E como não produz metáfora que não fale de sexo ou casamento, Bolsonaro emendou que “alguns probleminhas” sempre acontecem, como entre os casais. Devia se referir a coisas para ele secundárias, como a tortura disseminada, quatro centenas de mortos e desaparecidos, centenas de cassados e milhares de prisões arbitrárias, afora a censura, o confisco do habeas corpus e outras garantias fundamentais. Não há país no mundo que, tendo vivido uma ditadura, tolere que se fale bem da tirania. Só no Brasil isso acontece, e vem da boca do presidente da República. Aqui ao lado mesmo, o presidente chileno Sebastián Piñera é um direitista mas não ousa fazer a defesa de Pinochet. Como faz Bolsonaro, por sinal.
Ontem eles parecem ter combinado produzir uma chuva de fatos e factoides capazes de atordoar o país na véspera do grande leilão e no meio de tantos escândalos. O ministro Sérgio Moro, através de sua Polícia Federal, tentou resgatar o espírito ofensivo da Lava Jato, em seu momento de maior descrédito. A PF quis prender a ex-presidente Dilma, o ex-presidente do Senado Eunício Oliveira, o ex-ministro Mantega e o ministro do TCU Vital do Rego. Seria a volta aos dias triunfais, à exibição de autoridades algemadas diante das câmeras. O ministro do STF Luiz Fachin não autorizou, assim como a PGR. Não viram qualquer fato que justificasse a medida extrema. São os novos ares do STF, que no passado recente atendia a todos os caprichos da Lava Jato.
Isso foi mais tarde. O dia começou com o presidente e seu filho Carlos transpirando ódio numa rede social, atacando o PT e a oposição porque levaram ao STF uma representação contra ambos, por terem “pegado” a memória dos registros de entrada no condomínio em que moram e têm como vizinho um dos assassinos de Mariele.
No final da manhã, sem ter agendado a visita, Bolsonaro e o ministro Paulo Guedes foram ao Congresso levar o alardeado pacote de medidas econômicas. Começaram a entrega pela parte mais palatável: a revisão do pacto federativo, com promessa de destinação de mais recursos, inclusive do pré-sal, a estados e municípios. Mas a borduna estava lá: municípios pequenos, que não gerem mais de 10% do que gastam, serão anexados a outros. E a voz do moradores, que votaram a favor da emancipação em plebiscitos? Ora, o povo é sempre um detalhe. Às vezes incômodo. O plano de Guedes “aprimora” a PEC do teto de gastos: põe ordem no arrocho geral, engessa não apenas gastos da União como também dos entes federados, desvincula receitas que garantem os serviços públicos e desvaloriza os servidores.

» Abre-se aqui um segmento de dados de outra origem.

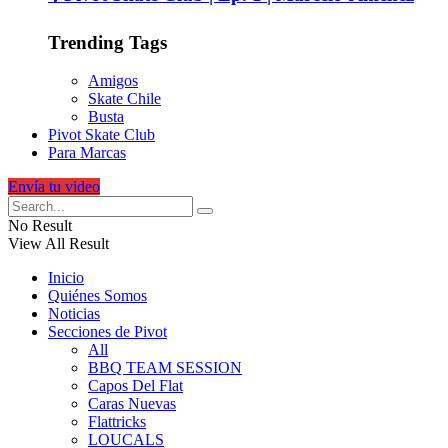
Trending Tags
Amigos
Skate Chile
Busta
Pivot Skate Club
Para Marcas
Envía tu video
No Result
View All Result
Inicio
Quiénes Somos
Noticias
Secciones de Pivot
All
BBQ TEAM SESSION
Capos Del Flat
Caras Nuevas
Flattricks
LOUCALS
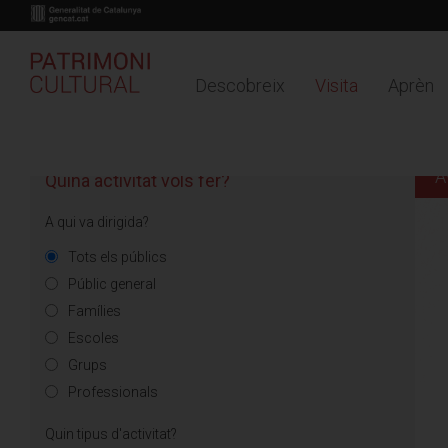
Descobreix
Visita
Aprèn
Buy online
Timeline
Mapa
Vés
PLANIFICA'T
L'AGENDA
al
contingut
A
Quina activitat vols fer?
A qui va dirigida?
Tots els públics
Públic general
Famílies
Escoles
Grups
Professionals
Quin tipus d'activitat?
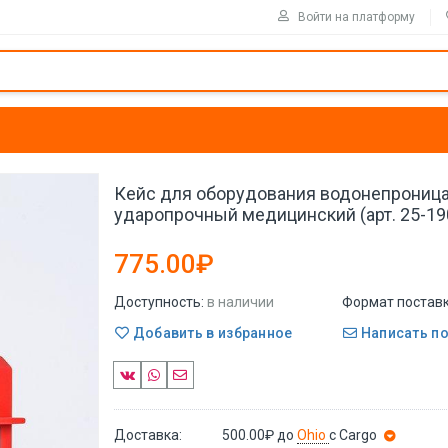
Войти на платформу
Кейс для оборудования водонепрониц
ударопрочный медицинский (арт. 25-19
775.00₽
Доступность:
в наличии
Формат поставк
Добавить в избранное
Написать п
Доставка:
500.00₽
до
Ohio
с Cargo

As desonerações vão atingir também o Simples, e por tabela os milhões de trabalhadores pejotizados e os microempresários.
Distribuindo maldades, Guedes aderiu ao populismo religioso do chefe usando pulseira com versículo bíblico. Hoje ele entregará a proposta de reforma administrativa, uma bordoada nos servidores públicos, um desmanche de carreiras e da estabilidade que garante ao Estado um corpo técnico comprometido com o interesse público. Não podia faltar uma inconstitucionalidade: servidores filiados a partido político não terão estabilidade. “São militantes, não servidores”, disse Guedes. Se o sujeito passou no concurso e atende aos requisitos, tem a garantia constitucional da livre filiação partidária, desde que isso não afete seu desempenho. Se passar, cai no STF.
O AI-5 político que Eduardo Bolsonaro ainda não veio, “é preciso ver como fazer”, disse o general Heleno. Mas o AI-5 econômico, Guedes já providenciou.
Nesta quarta-feira pela manhã ele vai tomar café na casa do presidente do Senado, Davi Alcolumbre, com todos os senadores (os que tiverem estômago). Ali verá se estão dispostos a engolir o prato amargo tal como apresentado.